(Source records)
Segment Open
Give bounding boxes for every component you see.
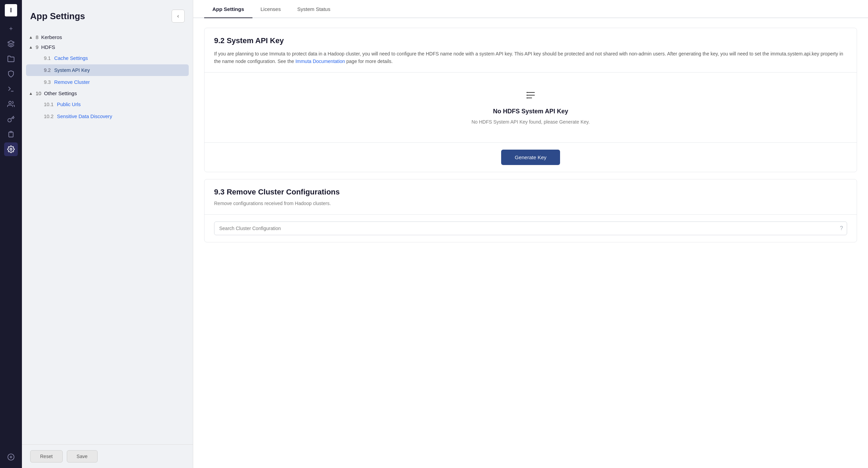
plus-icon[interactable]: + (4, 22, 18, 36)
svg-point-4 (10, 148, 12, 150)
sidebar-nav: ▲ 8 Kerberos ▲ 9 HDFS 9.1 Cache Settings… (22, 29, 193, 444)
svg-point-12 (527, 94, 528, 96)
sidebar-item-system-api-key[interactable]: 9.2 System API Key (26, 64, 189, 76)
nav-item-label: Sensitive Data Discovery (57, 114, 112, 119)
svg-point-11 (527, 92, 528, 93)
nav-item-num: 9.1 (44, 55, 51, 61)
tabs-bar: App Settings Licenses System Status (193, 0, 868, 18)
tab-licenses[interactable]: Licenses (252, 0, 289, 18)
sidebar-item-other-settings[interactable]: ▲ 10 Other Settings (22, 88, 193, 98)
remove-cluster-body: 9.3 Remove Cluster Configurations Remove… (204, 179, 857, 214)
layers-icon[interactable] (4, 37, 18, 51)
main-content: App Settings Licenses System Status 9.2 … (193, 0, 868, 468)
nav-item-num: 10.1 (44, 102, 53, 107)
svg-marker-0 (8, 41, 14, 44)
sidebar-item-cache-settings[interactable]: 9.1 Cache Settings (26, 52, 189, 64)
system-api-key-header: 9.2 System API Key If you are planning t… (204, 28, 857, 73)
remove-cluster-title: 9.3 Remove Cluster Configurations (214, 188, 847, 197)
empty-subtitle: No HDFS System API Key found, please Gen… (471, 119, 590, 125)
folder-icon[interactable] (4, 52, 18, 66)
search-input-wrap: ? (214, 222, 847, 235)
nav-item-label: System API Key (54, 67, 90, 73)
nav-item-label: Public Urls (57, 102, 80, 107)
sidebar-item-public-urls[interactable]: 10.1 Public Urls (26, 99, 189, 110)
nav-item-num: 9.2 (44, 67, 51, 73)
save-button[interactable]: Save (67, 450, 98, 463)
remove-cluster-card: 9.3 Remove Cluster Configurations Remove… (204, 179, 857, 242)
remove-cluster-desc: Remove configurations received from Hado… (214, 201, 847, 206)
empty-list-icon (525, 90, 536, 102)
system-api-key-title: 9.2 System API Key (214, 36, 847, 45)
nav-bar: I + (0, 0, 22, 468)
generate-key-button[interactable]: Generate Key (501, 150, 560, 165)
collapse-button[interactable]: ‹ (172, 10, 185, 23)
svg-point-2 (9, 101, 11, 104)
nav-item-num: 9.3 (44, 79, 51, 85)
sidebar-item-kerberos[interactable]: ▲ 8 Kerberos (22, 32, 193, 42)
svg-rect-3 (10, 131, 12, 133)
sidebar-title: App Settings (30, 11, 85, 22)
empty-title: No HDFS System API Key (493, 108, 568, 115)
section-label: HDFS (41, 44, 55, 50)
terminal-icon[interactable] (4, 82, 18, 96)
system-api-key-card: 9.2 System API Key If you are planning t… (204, 28, 857, 172)
sidebar-item-sensitive-data[interactable]: 10.2 Sensitive Data Discovery (26, 111, 189, 122)
section-label: Other Settings (44, 90, 77, 96)
desc-text-after: page for more details. (345, 59, 393, 64)
immuta-docs-link[interactable]: Immuta Documentation (295, 59, 345, 64)
empty-state: No HDFS System API Key No HDFS System AP… (204, 73, 857, 143)
clipboard-icon[interactable] (4, 127, 18, 141)
sidebar-header: App Settings ‹ (22, 0, 193, 29)
expand-icon[interactable] (4, 450, 18, 464)
tab-system-status[interactable]: System Status (289, 0, 339, 18)
generate-key-action: Generate Key (204, 143, 857, 172)
chevron-up-icon: ▲ (29, 91, 33, 96)
search-row: ? (204, 214, 857, 242)
section-num: 10 (36, 90, 41, 96)
reset-button[interactable]: Reset (30, 450, 63, 463)
sidebar-item-remove-cluster[interactable]: 9.3 Remove Cluster (26, 76, 189, 88)
nav-item-num: 10.2 (44, 114, 53, 119)
content-area: 9.2 System API Key If you are planning t… (193, 18, 868, 252)
sidebar: App Settings ‹ ▲ 8 Kerberos ▲ 9 HDFS 9.1… (22, 0, 193, 468)
svg-point-13 (527, 97, 528, 98)
sidebar-footer: Reset Save (22, 444, 193, 468)
help-icon: ? (840, 225, 843, 231)
tab-app-settings[interactable]: App Settings (204, 0, 252, 18)
users-icon[interactable] (4, 97, 18, 111)
section-label: Kerberos (41, 34, 62, 40)
section-num: 8 (36, 34, 38, 40)
chevron-up-icon: ▲ (29, 35, 33, 40)
sidebar-item-hdfs[interactable]: ▲ 9 HDFS (22, 42, 193, 52)
section-num: 9 (36, 44, 38, 50)
search-cluster-input[interactable] (214, 222, 847, 235)
chevron-up-icon: ▲ (29, 45, 33, 50)
key-icon[interactable] (4, 112, 18, 126)
system-api-key-desc: If you are planning to use Immuta to pro… (214, 50, 847, 65)
shield-icon[interactable] (4, 67, 18, 81)
settings-icon[interactable] (4, 142, 18, 156)
app-logo: I (5, 4, 17, 16)
nav-item-label: Cache Settings (54, 55, 88, 61)
nav-item-label: Remove Cluster (54, 79, 90, 85)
Segment Closed
# TRY IT
Could you copy all of the entries above exactly, without the pictures?

# RESPONSE TO THE EXERCISE
Give bounding boxes for every component you see.
plus-icon[interactable]: + (4, 22, 18, 36)
svg-point-4 (10, 148, 12, 150)
sidebar-nav: ▲ 8 Kerberos ▲ 9 HDFS 9.1 Cache Settings… (22, 29, 193, 444)
svg-point-12 (527, 94, 528, 96)
sidebar-item-system-api-key[interactable]: 9.2 System API Key (26, 64, 189, 76)
nav-item-label: Sensitive Data Discovery (57, 114, 112, 119)
svg-point-11 (527, 92, 528, 93)
nav-item-num: 9.1 (44, 55, 51, 61)
tabs-bar: App Settings Licenses System Status (193, 0, 868, 18)
tab-licenses[interactable]: Licenses (252, 0, 289, 18)
sidebar-item-other-settings[interactable]: ▲ 10 Other Settings (22, 88, 193, 98)
remove-cluster-body: 9.3 Remove Cluster Configurations Remove… (204, 179, 857, 214)
layers-icon[interactable] (4, 37, 18, 51)
main-content: App Settings Licenses System Status 9.2 … (193, 0, 868, 468)
nav-item-num: 10.1 (44, 102, 53, 107)
svg-marker-0 (8, 41, 14, 44)
sidebar-item-cache-settings[interactable]: 9.1 Cache Settings (26, 52, 189, 64)
system-api-key-header: 9.2 System API Key If you are planning t… (204, 28, 857, 73)
remove-cluster-title: 9.3 Remove Cluster Configurations (214, 188, 847, 197)
empty-subtitle: No HDFS System API Key found, please Gen… (471, 119, 590, 125)
folder-icon[interactable] (4, 52, 18, 66)
search-input-wrap: ? (214, 222, 847, 235)
nav-item-label: System API Key (54, 67, 90, 73)
nav-item-label: Public Urls (57, 102, 80, 107)
sidebar-item-public-urls[interactable]: 10.1 Public Urls (26, 99, 189, 110)
nav-item-num: 9.2 (44, 67, 51, 73)
save-button[interactable]: Save (67, 450, 98, 463)
remove-cluster-card: 9.3 Remove Cluster Configurations Remove… (204, 179, 857, 242)
remove-cluster-desc: Remove configurations received from Hado… (214, 201, 847, 206)
empty-list-icon (525, 90, 536, 102)
system-api-key-title: 9.2 System API Key (214, 36, 847, 45)
nav-bar: I + (0, 0, 22, 468)
generate-key-button[interactable]: Generate Key (501, 150, 560, 165)
collapse-button[interactable]: ‹ (172, 10, 185, 23)
svg-point-2 (9, 101, 11, 104)
nav-item-num: 9.3 (44, 79, 51, 85)
sidebar-item-kerberos[interactable]: ▲ 8 Kerberos (22, 32, 193, 42)
svg-rect-3 (10, 131, 12, 133)
sidebar-title: App Settings (30, 11, 85, 22)
empty-title: No HDFS System API Key (493, 108, 568, 115)
section-label: HDFS (41, 44, 55, 50)
terminal-icon[interactable] (4, 82, 18, 96)
system-api-key-card: 9.2 System API Key If you are planning t… (204, 28, 857, 172)
sidebar-item-sensitive-data[interactable]: 10.2 Sensitive Data Discovery (26, 111, 189, 122)
section-label: Other Settings (44, 90, 77, 96)
desc-text-after: page for more details. (345, 59, 393, 64)
immuta-docs-link[interactable]: Immuta Documentation (295, 59, 345, 64)
empty-state: No HDFS System API Key No HDFS System AP… (204, 73, 857, 143)
clipboard-icon[interactable] (4, 127, 18, 141)
sidebar-header: App Settings ‹ (22, 0, 193, 29)
expand-icon[interactable] (4, 450, 18, 464)
tab-system-status[interactable]: System Status (289, 0, 339, 18)
generate-key-action: Generate Key (204, 143, 857, 172)
chevron-up-icon: ▲ (29, 91, 33, 96)
search-row: ? (204, 214, 857, 242)
section-num: 10 (36, 90, 41, 96)
reset-button[interactable]: Reset (30, 450, 63, 463)
sidebar-item-remove-cluster[interactable]: 9.3 Remove Cluster (26, 76, 189, 88)
nav-item-num: 10.2 (44, 114, 53, 119)
content-area: 9.2 System API Key If you are planning t… (193, 18, 868, 252)
sidebar: App Settings ‹ ▲ 8 Kerberos ▲ 9 HDFS 9.1… (22, 0, 193, 468)
svg-point-13 (527, 97, 528, 98)
sidebar-footer: Reset Save (22, 444, 193, 468)
help-icon: ? (840, 225, 843, 231)
tab-app-settings[interactable]: App Settings (204, 0, 252, 18)
users-icon[interactable] (4, 97, 18, 111)
section-label: Kerberos (41, 34, 62, 40)
section-num: 8 (36, 34, 38, 40)
chevron-up-icon: ▲ (29, 35, 33, 40)
sidebar-item-hdfs[interactable]: ▲ 9 HDFS (22, 42, 193, 52)
section-num: 9 (36, 44, 38, 50)
search-cluster-input[interactable] (214, 222, 847, 235)
chevron-up-icon: ▲ (29, 45, 33, 50)
key-icon[interactable] (4, 112, 18, 126)
system-api-key-desc: If you are planning to use Immuta to pro… (214, 50, 847, 65)
shield-icon[interactable] (4, 67, 18, 81)
settings-icon[interactable] (4, 142, 18, 156)
app-logo: I (5, 4, 17, 16)
nav-item-label: Cache Settings (54, 55, 88, 61)
nav-item-label: Remove Cluster (54, 79, 90, 85)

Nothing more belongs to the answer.